Je prends une autre profonde inspiration et je sais avec certitude qu'il y en a parmi nous. Ils semblent se rapprocher. Secouant la tête, je décide de laisser tomber. Si j'ai de la chance, je n'en verrai aucun. Je déteste la plupart des gens ces jours-ci, mais plus que tout, je les déteste, ceux qui ont tout gâché pour nous.
Vampires.
Nous reprenons notre route. Maintenant, je suis presque à égalité avec la porte. Lenny et moi faisons la queue pour obtenir du pain depuis près de deux heures. Mes pieds sont trempés. Je suis fatigué et je veux rentrer chez moi auprès de ma famille.
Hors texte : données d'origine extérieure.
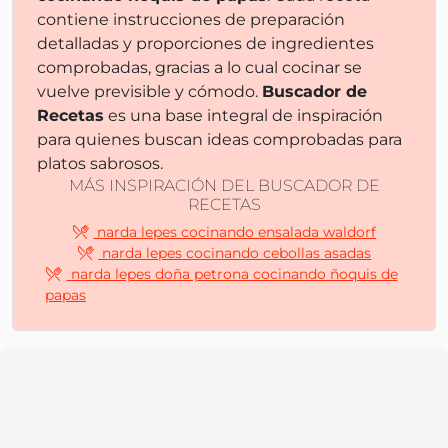
contiene instrucciones de preparación
detalladas y proporciones de ingredientes
comprobadas, gracias a lo cual cocinar se
vuelve previsible y cómodo.
Buscador de
Recetas
es una base integral de inspiración
para quienes buscan ideas comprobadas para
platos sabrosos.
MÁS INSPIRACIÓN DEL BUSCADOR DE
RECETAS
narda lepes cocinando ensalada waldorf
narda lepes cocinando cebollas asadas
narda lepes doña petrona cocinando ñoquis de
papas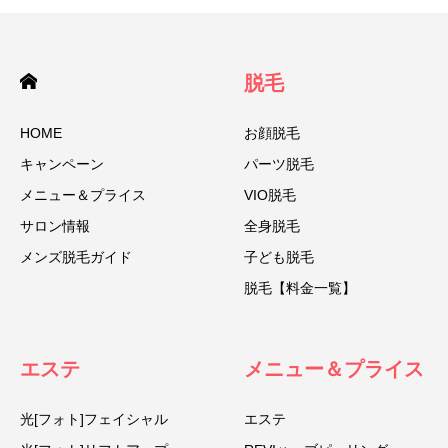
脱毛
HOME
お顔脱毛
キャンペーン
パーツ脱毛
メニュー＆プライス
VIO脱毛
サロン情報
全身脱毛
メンズ脱毛ガイド
子ども脱毛
脱毛【料金一覧】
エステ
メニュー＆プライス
光[フォト]フェイシャル
エステ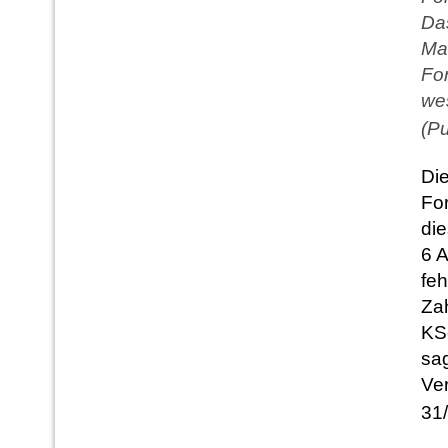
Das
Ma
For
wes
(Pu
Die
For
die
6 
feh
Za
KSc
sa
Ve
31/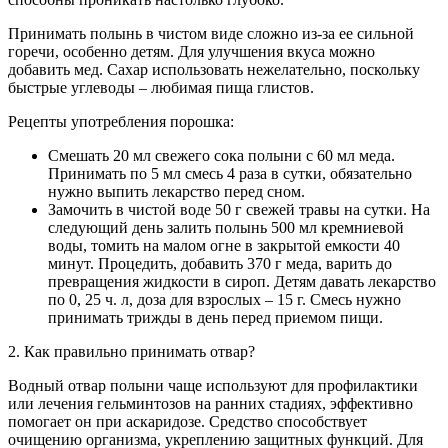
Принимать полынь в чистом виде сложно из-за ее сильной
горечи, особенно детям. Для улучшения вкуса можно
добавить мед. Сахар использовать нежелательно, поскольку
быстрые углеводы – любимая пища глистов.
Рецепты употребления порошка:
Смешать 20 мл свежего сока полыни с 60 мл меда.
Принимать по 5 мл смесь 4 раза в сутки, обязательно
нужно выпить лекарство перед сном.
Замочить в чистой воде 50 г свежей травы на сутки. На
следующий день залить полынь 500 мл кремниевой
воды, томить на малом огне в закрытой емкости 40
минут. Процедить, добавить 370 г меда, варить до
превращения жидкости в сироп. Детям давать лекарство
по 0, 25 ч. л, доза для взрослых – 15 г. Смесь нужно
принимать трижды в день перед приемом пищи.
2. Как правильно принимать отвар?
Водный отвар полыни чаще используют для профилактики
или лечения гельминтозов на ранних стадиях, эффективно
помогает он при аскаридозе. Средство способствует
очищению организма, укреплению защитных функций. Для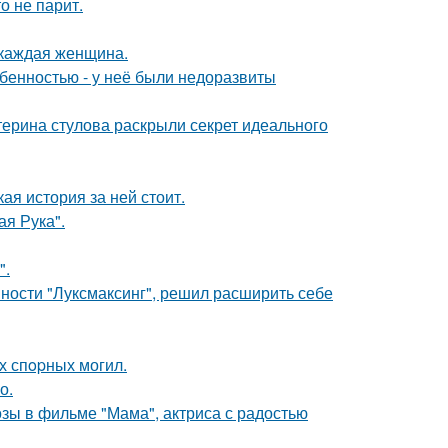
о не парит.
 каждая женщина.
обенностью - у неё были недоразвиты
терина стулова раскрыли секрет идеального
кая история за ней стоит.
я Рука".
".
ности "Луксмаксинг", решил расширить себе
х спopных могил.
о.
зы в фильме "Мама", актриса с радостью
Maman ne peut vraiment pas s'occuper seule de mon jeune frère et de ma sœur ces jours-ci, et mon beau-père travaille dans les mines.
"Désolé, Mildred, mais cela ne fait que quarante-quatre vlads." Le boulanger, M. Laslo Black, frère du maire, Angus Black, réprimande la vieille femme qui habite à côté de chez moi. "J'ai besoin d'un autre Vlad."
"Mais… je l'ai compté ce matin avant de quitter la maison." Je regarde par la porte et vois que Mme Mildred est au bord des larmes. Elle doit avoir environ quatre-vingts ans maintenant et elle ne peut donner son sang qu'une fois par semaine. Qui sait depuis combien de temps elle n’a rien mangé ? Pas de jardins. Pas de chasse. Tout cela est illégal ici, grâce à eux. Nous donnons du sang pour acheter du pain, parfois de la viande ou des légumes, mais rarement. Les agriculteurs et les éleveurs sont soigneusement réglementés par les gouverneurs, les hommes du roi.
Vampires.
« Je ne sais pas combien de vlads tu avais quand tu as quitté la maison, Mildred, mais tu n'en as que quarante-quatre maintenant. Alors donne-moi une autre pièce, ou sors ton vieux cul d'ici. J'ai d'autres clients. Laslo pointe un gros doigt vers la porte, et tous ceux qui font la queue entre Mildred et moi se taisent. Ils sont quatre, trois hommes et une femme, tous des gens que je connais.
"Sûrement quelqu'un a un vlad à lui donner", je marmonne en me tournant vers Lenny. Non. J’en ai exactement quarante-cinq, assez pour acheter une miche de pain à partager avec ma mère et mes frères et sœurs. Je vais manger… autre chose. Il n'y a rien d'autre, mais je me débrouillerai.
Lenny secoue la tête. Personne d’autre n’intervient pour aider non plus.
"Lenny, tu l'as," je murmure. Il a quatre personnes dans sa famille à qui donner du sang. Ses parents, lui-même et sa sœur aînée. Pas de petits enfants. Pas de malades. Pas de personnes âgées. Il doit en avoir assez.
Il hausse les épaules. «Je dois acheter quatre pains.»
"Tu l'as." Je le regarde, chuchotant plus fort que je ne le devrais si je ne veux pas être entendu par le reste de la ligne.
"Je ne peux pas en être sûr."
Secouant la tête, je me retourne pour voir Mme Mildred rassembler ses pièces, les larmes coulant de ses yeux alors qu'elle sort de la boulangerie.
La fureur brûle dans mon âme. J'ai envie de crier à Laslo Black et à sa corpulente épouse, Maude, qui se tient derrière lui avec un air suffisant sur son visage potelé, qu'ils sont tous les deux des connards. Mes mains se crispent sur mes côtés et je grimpe d'un espace dans la file.